Is there an existing solution for these particular

2020-08-22 17:41发布

问题:

I've had the need for a multi-threaded data structure that supports these claims:

  • Allows multiple concurrent readers and writers
  • Is sorted
  • Is easy to reason about

Fulfilling multiple readers and one writer is a lot easier, but I really would wan't to allow multiple writers.

I've been doing research into this area, and I'm aware of ConcurrentSkipList (by Lea based on work by Fraser and Harris) as it's implemented in Java SE 6. I've also implemented my own version of a concurrent Skip List based on A Provably Correct Scalable Concurrent Skip List by Herlihy, Lev, Luchangco and Shavit.

These two implementations are developed by people that are light years smarter then me, but I still (somewhat ashamed, because it is amazing work) have to ask the question if these are the two only viable implementations of a concurrent multi reader/writer data structures available today?

回答1:

Sounds to me like your making this problem too hard for yourself. Consider the following:

  • Its pretty easy to implement immutable versions of many data structures, especially trees. Immutable data structures have the benefit that, by virtue of being immutable, one thread can't modify the collection under another threads nose. Immutability = no race conditions = no locks = no deadlocking. Awesomeness.

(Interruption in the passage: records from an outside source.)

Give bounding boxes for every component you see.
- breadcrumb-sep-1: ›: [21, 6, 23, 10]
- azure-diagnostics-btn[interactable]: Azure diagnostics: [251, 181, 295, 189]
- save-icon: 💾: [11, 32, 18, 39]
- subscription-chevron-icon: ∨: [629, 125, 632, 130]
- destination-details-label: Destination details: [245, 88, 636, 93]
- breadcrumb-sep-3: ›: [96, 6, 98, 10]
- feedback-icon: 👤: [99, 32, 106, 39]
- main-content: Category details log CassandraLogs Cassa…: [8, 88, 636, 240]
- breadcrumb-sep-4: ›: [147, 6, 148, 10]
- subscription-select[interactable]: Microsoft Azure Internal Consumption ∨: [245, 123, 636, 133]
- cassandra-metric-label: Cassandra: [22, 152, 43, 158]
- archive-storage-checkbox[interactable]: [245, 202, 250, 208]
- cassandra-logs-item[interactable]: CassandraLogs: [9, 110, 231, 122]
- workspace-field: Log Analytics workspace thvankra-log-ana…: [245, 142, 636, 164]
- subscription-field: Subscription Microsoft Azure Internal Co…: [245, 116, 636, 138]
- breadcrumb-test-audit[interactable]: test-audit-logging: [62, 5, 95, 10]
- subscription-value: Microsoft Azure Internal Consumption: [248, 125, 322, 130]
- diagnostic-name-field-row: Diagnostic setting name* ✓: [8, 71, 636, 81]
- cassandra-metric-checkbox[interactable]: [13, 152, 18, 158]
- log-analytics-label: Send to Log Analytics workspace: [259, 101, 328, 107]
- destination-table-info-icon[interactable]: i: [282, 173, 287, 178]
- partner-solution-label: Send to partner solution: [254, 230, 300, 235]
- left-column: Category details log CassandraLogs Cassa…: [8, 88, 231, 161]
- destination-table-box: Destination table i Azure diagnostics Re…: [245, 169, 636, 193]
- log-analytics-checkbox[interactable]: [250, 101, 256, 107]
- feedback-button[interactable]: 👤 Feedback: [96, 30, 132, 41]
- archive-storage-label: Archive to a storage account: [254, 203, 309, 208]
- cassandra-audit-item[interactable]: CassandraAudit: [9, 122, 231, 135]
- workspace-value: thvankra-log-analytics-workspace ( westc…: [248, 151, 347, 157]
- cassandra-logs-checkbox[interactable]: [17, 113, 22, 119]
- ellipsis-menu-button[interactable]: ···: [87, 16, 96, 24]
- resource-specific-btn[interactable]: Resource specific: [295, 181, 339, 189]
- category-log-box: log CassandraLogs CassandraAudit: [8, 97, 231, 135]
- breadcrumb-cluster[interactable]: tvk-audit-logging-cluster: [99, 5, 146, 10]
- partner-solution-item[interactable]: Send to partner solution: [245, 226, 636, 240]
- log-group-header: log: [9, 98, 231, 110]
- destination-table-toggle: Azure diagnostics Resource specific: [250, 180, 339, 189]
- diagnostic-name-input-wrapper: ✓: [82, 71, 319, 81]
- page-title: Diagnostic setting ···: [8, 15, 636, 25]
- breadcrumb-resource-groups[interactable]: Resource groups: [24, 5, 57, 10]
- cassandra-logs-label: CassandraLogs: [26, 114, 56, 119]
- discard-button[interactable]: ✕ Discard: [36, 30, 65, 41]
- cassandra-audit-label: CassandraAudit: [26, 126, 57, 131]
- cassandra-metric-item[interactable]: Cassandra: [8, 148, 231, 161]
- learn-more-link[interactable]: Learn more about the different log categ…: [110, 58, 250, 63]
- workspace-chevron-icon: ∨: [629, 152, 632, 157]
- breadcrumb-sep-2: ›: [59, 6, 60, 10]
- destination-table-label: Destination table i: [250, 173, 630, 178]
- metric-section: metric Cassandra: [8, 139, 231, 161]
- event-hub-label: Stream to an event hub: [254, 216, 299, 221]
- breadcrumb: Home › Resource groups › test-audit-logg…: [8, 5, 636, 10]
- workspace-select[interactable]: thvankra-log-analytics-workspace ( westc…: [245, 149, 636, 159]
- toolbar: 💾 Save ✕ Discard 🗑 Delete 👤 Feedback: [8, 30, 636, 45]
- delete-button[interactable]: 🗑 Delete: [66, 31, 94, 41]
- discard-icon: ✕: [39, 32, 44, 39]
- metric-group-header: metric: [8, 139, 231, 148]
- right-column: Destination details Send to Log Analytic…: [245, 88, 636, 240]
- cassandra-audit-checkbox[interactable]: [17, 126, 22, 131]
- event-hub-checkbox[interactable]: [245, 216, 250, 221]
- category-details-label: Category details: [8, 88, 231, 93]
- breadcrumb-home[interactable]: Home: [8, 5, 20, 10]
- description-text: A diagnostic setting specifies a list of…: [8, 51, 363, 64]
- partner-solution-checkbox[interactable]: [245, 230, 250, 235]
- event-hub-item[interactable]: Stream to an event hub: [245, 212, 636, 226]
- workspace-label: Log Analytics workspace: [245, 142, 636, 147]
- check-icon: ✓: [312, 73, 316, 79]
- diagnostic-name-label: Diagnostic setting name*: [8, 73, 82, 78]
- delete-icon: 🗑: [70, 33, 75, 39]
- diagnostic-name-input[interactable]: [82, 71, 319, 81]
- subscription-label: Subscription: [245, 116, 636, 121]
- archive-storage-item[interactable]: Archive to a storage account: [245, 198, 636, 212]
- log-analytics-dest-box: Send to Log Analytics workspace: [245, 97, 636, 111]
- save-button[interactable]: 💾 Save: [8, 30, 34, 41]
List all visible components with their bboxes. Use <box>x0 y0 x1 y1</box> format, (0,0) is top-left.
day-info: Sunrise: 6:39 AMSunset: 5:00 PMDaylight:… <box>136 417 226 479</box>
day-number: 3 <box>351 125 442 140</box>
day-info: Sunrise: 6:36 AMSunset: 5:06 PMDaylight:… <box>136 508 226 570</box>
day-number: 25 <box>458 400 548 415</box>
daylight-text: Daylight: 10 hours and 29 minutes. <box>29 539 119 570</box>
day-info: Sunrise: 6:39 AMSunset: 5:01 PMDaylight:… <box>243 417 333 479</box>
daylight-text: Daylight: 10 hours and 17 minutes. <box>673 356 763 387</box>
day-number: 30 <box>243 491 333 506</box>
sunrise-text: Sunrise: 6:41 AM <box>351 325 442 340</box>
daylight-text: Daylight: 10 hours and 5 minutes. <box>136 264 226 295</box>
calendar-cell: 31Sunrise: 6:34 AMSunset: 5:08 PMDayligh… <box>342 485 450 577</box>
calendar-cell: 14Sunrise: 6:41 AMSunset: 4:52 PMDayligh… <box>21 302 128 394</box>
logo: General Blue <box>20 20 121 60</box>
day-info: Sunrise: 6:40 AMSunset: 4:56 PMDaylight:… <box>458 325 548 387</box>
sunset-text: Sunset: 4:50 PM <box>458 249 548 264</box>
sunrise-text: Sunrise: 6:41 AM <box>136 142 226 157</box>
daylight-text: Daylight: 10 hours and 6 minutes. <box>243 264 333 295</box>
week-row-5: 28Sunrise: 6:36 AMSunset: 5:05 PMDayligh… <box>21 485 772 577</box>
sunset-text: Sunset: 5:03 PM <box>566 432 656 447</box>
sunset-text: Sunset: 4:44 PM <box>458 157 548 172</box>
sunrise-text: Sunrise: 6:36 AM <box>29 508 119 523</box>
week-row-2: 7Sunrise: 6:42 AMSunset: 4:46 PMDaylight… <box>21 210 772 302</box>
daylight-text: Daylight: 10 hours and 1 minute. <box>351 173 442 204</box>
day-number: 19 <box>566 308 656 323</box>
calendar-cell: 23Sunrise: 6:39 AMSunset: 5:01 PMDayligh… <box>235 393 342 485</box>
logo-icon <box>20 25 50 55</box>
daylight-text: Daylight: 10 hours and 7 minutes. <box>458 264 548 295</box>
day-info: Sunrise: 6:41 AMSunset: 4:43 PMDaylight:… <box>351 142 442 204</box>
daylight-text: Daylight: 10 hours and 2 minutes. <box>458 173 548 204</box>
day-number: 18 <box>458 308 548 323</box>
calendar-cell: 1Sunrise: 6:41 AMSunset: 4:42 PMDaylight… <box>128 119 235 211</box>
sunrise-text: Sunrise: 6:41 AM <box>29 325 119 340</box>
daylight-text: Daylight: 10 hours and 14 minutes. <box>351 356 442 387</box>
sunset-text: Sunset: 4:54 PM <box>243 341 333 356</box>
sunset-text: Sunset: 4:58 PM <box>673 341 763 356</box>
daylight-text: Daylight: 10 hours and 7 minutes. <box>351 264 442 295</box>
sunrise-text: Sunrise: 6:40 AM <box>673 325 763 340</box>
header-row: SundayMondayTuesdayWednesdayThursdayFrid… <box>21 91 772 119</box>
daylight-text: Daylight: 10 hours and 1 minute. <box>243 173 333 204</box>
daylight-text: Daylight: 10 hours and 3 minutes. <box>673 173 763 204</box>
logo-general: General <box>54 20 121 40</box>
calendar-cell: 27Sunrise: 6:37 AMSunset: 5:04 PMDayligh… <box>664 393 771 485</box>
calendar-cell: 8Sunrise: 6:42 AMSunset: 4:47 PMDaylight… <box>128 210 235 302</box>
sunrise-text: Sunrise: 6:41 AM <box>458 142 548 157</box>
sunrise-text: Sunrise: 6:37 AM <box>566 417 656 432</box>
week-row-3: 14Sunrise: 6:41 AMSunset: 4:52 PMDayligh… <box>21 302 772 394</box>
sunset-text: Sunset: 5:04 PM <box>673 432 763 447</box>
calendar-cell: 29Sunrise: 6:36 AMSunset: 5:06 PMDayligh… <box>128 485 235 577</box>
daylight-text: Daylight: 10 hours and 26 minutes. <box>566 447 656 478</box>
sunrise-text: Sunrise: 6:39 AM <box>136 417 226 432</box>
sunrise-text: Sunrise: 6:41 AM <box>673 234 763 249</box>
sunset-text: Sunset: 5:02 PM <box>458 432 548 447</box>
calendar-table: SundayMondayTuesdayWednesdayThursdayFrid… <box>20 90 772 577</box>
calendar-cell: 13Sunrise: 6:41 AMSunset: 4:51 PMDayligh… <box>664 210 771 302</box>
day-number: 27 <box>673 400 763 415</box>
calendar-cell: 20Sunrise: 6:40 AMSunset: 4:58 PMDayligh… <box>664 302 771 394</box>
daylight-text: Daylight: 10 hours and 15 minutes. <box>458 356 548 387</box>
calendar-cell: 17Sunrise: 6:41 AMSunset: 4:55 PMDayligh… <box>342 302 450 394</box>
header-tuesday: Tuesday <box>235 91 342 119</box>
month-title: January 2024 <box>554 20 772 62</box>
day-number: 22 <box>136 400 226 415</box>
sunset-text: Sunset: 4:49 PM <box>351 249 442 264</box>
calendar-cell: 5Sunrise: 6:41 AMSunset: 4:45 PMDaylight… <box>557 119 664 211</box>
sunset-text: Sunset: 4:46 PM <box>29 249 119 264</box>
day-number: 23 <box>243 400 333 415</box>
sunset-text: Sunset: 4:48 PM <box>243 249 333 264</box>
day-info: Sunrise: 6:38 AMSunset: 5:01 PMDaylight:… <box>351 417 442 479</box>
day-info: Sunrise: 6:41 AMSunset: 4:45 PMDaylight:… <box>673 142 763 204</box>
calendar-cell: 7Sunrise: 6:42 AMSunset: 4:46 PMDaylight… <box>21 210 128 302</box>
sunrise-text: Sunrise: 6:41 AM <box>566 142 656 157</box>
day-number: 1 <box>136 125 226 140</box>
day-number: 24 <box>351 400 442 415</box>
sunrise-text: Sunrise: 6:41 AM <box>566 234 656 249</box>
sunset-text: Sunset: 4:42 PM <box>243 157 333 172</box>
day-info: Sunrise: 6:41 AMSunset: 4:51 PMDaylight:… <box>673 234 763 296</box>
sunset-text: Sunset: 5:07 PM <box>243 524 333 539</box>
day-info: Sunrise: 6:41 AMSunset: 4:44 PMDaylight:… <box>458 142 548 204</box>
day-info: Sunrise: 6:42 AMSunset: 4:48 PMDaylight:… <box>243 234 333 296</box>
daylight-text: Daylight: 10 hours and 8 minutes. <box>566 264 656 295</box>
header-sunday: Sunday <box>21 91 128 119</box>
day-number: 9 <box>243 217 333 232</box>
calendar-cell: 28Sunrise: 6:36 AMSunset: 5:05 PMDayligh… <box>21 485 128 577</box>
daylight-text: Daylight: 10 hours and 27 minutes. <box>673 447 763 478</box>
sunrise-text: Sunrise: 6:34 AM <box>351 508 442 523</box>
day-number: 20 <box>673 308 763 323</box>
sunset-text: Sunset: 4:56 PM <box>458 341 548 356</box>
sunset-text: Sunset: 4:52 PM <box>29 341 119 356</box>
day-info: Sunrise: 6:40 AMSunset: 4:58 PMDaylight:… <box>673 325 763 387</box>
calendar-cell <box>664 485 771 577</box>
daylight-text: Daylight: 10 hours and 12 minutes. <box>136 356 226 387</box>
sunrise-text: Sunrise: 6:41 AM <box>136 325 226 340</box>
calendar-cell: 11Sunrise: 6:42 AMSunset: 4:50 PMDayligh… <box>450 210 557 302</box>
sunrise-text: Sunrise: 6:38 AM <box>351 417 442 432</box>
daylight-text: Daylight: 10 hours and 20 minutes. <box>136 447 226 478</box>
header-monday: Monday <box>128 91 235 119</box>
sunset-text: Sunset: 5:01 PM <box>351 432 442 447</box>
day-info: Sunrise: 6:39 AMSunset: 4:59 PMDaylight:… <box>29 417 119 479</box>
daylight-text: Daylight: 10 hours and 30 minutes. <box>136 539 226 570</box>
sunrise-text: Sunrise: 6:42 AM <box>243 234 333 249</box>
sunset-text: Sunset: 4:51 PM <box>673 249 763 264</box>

    See Okasaki's Purely Functional Data Structures, which provides ML and Haskell implementations of heaps, balanced trees, stacks, queues, and some other data structures.

  • Threads can't see changes to an immutable data structure made in other threads. They can, however, notify one another explicitly of changes using message-passing concurrency.

Locks and mutexes are too low-level, and mutable state is pretty much the enemy of multithreaded programming. If you think about whatever problem your trying to solve in terms immutability and message passing, then it'll become 1000x easier for you.



回答2:

Well, you already identified the one I would typically suggest - the concurrent skiplist, but the absence of other specific requirements other than the three above, I think a simple linked list with per-node mutexes will work:

Each node contains one element (or a reference), and one simple mutex. I'll assume Java here, because it helps avoid race conditions around node reclamation.

Searching through the list consists of iterating through the nodes from the head, no need to get any locks (although you'll need to ensure visibility between threads at some point - you can choose how frequently this happens - once per search may be good enough).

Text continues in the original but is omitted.